Ujang juga mengatakan, alasan yang disampaikan Rahayu tidak tepat dengan mengatakan dirinya perempuan dan non-muslim sehingga dibatalkan proses pembacaan doa dalam sidang tersebut.

"Ini bukan soal perempuan, tetapi memang kebiasaanya yang dari dulu dan sekarang seperti itu ketika pembacaan doa yang kemudian diikuti oleh agama lain. Ini sama juga seperti proses pelantikan pejabat negara," jelas Ujang.

Ujang menyarankan, demi menjaga perdamaian dan menghindari polemik yang tidak penting alangkah baiknya jika proses ini dikembalikan kepada proses awal. Apalagi, belakangan gelombang demonstrasi menguat dan ada persoalan Papua.

Ketua Fraksi Partai Gerindra, Fary Francis juga mengaku kecewa dengan batalnya Rahayu memimpin doa.

"Doa yang semestinya menjadi bagian tak terpisahkan dari rapat paripurna itu, ditiadakan ketua MPR RI tanpa penjelasan yang masuk akal sehat," katanya.

"Sebagai ketua Fraksi Gerindra MPR RI, saya menyesalkan terjadinya peristiwa ini. Ibarat nila setitik merusak susu sebelanga, kejadian ini merusak citra lembaga MPR RI justru di akhir penutupan masa sidang MPR RI periode 2014 - 2019," lanjut dia.
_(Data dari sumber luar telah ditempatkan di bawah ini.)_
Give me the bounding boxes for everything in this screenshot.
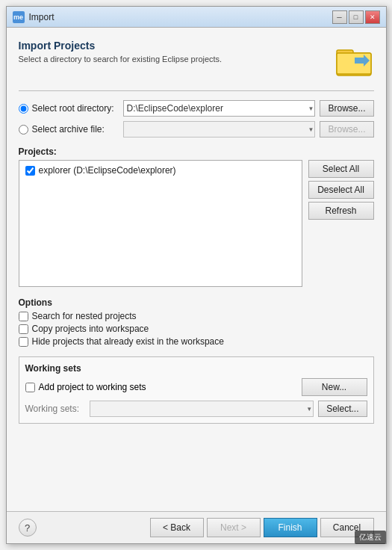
footer-buttons: < Back Next > Finish Cancel bbox=[150, 518, 374, 537]
root-dir-browse-button[interactable]: Browse... bbox=[320, 100, 373, 117]
help-button[interactable]: ? bbox=[19, 519, 37, 537]
select-all-button[interactable]: Select All bbox=[308, 160, 374, 178]
options-label: Options bbox=[19, 297, 374, 308]
working-sets-select[interactable] bbox=[90, 401, 314, 417]
app-icon: me bbox=[13, 11, 25, 23]
folder-icon bbox=[335, 40, 374, 78]
window-controls: ─ □ ✕ bbox=[332, 10, 380, 24]
minimize-button[interactable]: ─ bbox=[332, 10, 347, 24]
nested-projects-row: Search for nested projects bbox=[19, 311, 374, 321]
list-item[interactable]: explorer (D:\EclipseCode\explorer) bbox=[22, 164, 299, 177]
hide-projects-row: Hide projects that already exist in the … bbox=[19, 336, 374, 347]
maximize-button[interactable]: □ bbox=[349, 10, 364, 24]
copy-projects-label: Copy projects into workspace bbox=[32, 324, 149, 334]
project-side-buttons: Select All Deselect All Refresh bbox=[308, 160, 374, 287]
title-bar-text: Import bbox=[29, 12, 332, 22]
back-button[interactable]: < Back bbox=[150, 518, 204, 537]
root-dir-radio[interactable] bbox=[19, 104, 28, 114]
deselect-all-button[interactable]: Deselect All bbox=[308, 181, 374, 199]
working-sets-title: Working sets bbox=[25, 363, 367, 374]
copy-projects-row: Copy projects into workspace bbox=[19, 324, 374, 334]
hide-projects-checkbox[interactable] bbox=[19, 337, 28, 347]
dialog-content: Import Projects Select a directory to se… bbox=[7, 28, 386, 511]
archive-file-row: Select archive file: ▼ Browse... bbox=[19, 121, 374, 138]
header-section: Import Projects Select a directory to se… bbox=[19, 40, 374, 78]
refresh-button[interactable]: Refresh bbox=[308, 202, 374, 220]
archive-file-browse-button[interactable]: Browse... bbox=[320, 121, 373, 138]
project-checkbox[interactable] bbox=[25, 166, 35, 176]
archive-file-radio-label[interactable]: Select archive file: bbox=[19, 124, 123, 135]
root-dir-select[interactable]: D:\EclipseCode\explorer bbox=[123, 100, 316, 117]
copy-projects-checkbox[interactable] bbox=[19, 324, 28, 334]
watermark: 亿速云 bbox=[355, 531, 386, 544]
hide-projects-label: Hide projects that already exist in the … bbox=[32, 336, 224, 347]
separator bbox=[19, 90, 374, 91]
working-sets-label: Working sets: bbox=[25, 404, 85, 414]
root-dir-combo-wrapper: D:\EclipseCode\explorer ▼ bbox=[123, 100, 316, 117]
archive-file-combo-wrapper: ▼ bbox=[123, 121, 316, 138]
finish-button[interactable]: Finish bbox=[264, 518, 317, 537]
dialog-title: Import Projects bbox=[19, 40, 329, 52]
add-to-working-sets-checkbox[interactable] bbox=[25, 383, 35, 392]
project-name: explorer (D:\EclipseCode\explorer) bbox=[39, 165, 176, 176]
root-dir-radio-label[interactable]: Select root directory: bbox=[19, 103, 123, 114]
dialog-subtitle: Select a directory to search for existin… bbox=[19, 55, 329, 64]
projects-list[interactable]: explorer (D:\EclipseCode\explorer) bbox=[19, 160, 302, 287]
new-working-set-button[interactable]: New... bbox=[302, 378, 367, 396]
projects-area: explorer (D:\EclipseCode\explorer) Selec… bbox=[19, 160, 374, 287]
nested-projects-label: Search for nested projects bbox=[32, 311, 137, 321]
projects-label: Projects: bbox=[19, 146, 374, 157]
archive-file-radio[interactable] bbox=[19, 125, 28, 135]
nested-projects-checkbox[interactable] bbox=[19, 312, 28, 321]
header-text: Import Projects Select a directory to se… bbox=[19, 40, 329, 64]
add-to-working-sets-label: Add project to working sets bbox=[39, 382, 146, 392]
options-section: Options Search for nested projects Copy … bbox=[19, 293, 374, 349]
dialog-window: me Import ─ □ ✕ Import Projects Select a… bbox=[6, 6, 387, 544]
close-button[interactable]: ✕ bbox=[365, 10, 380, 24]
root-dir-row: Select root directory: D:\EclipseCode\ex… bbox=[19, 100, 374, 117]
title-bar: me Import ─ □ ✕ bbox=[7, 7, 386, 28]
select-working-sets-button[interactable]: Select... bbox=[318, 401, 367, 417]
working-sets-add-row: Add project to working sets New... bbox=[25, 378, 367, 396]
archive-file-select[interactable] bbox=[123, 121, 316, 138]
working-sets-select-row: Working sets: ▼ Select... bbox=[25, 401, 367, 417]
next-button[interactable]: Next > bbox=[207, 518, 261, 537]
dialog-footer: ? < Back Next > Finish Cancel bbox=[7, 511, 386, 543]
working-sets-combo-wrapper: ▼ bbox=[90, 401, 314, 417]
footer-left: ? bbox=[19, 519, 37, 537]
working-sets-section: Working sets Add project to working sets… bbox=[19, 356, 374, 424]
Fary mengatakan, pembacaan doa itu menjadi jatah Fraksi Partai Gerindra. Dia telah dihubungi sekjen untuk menyiapkannya. Dalam rapat Fraksi Partai Gerindra pada Kamis (26/9/2019), disepakati mengutus Rahayu Saraswati Djoyohadikusumo.

Menurut Fary, ada beberapa hal mengapa Rahayu Saraswati dipercayakan untuk membawakan doa.

Pertama, untuk menggambarkan secara nyata bahwa Indonesia adalah Bhinneka Tunggal Ika. Sekali-sekali doa dipimpin oleh seorang non muslim dan ini baru kesempatan pertama kali.

Kedua, untuk menggambarkan secara nyata kesetaraan gender, termasuk dalam memimpin doa. Ketiga, kesetaraan terhadap orang muda, bahwa yang muda pun boleh memimpin doa.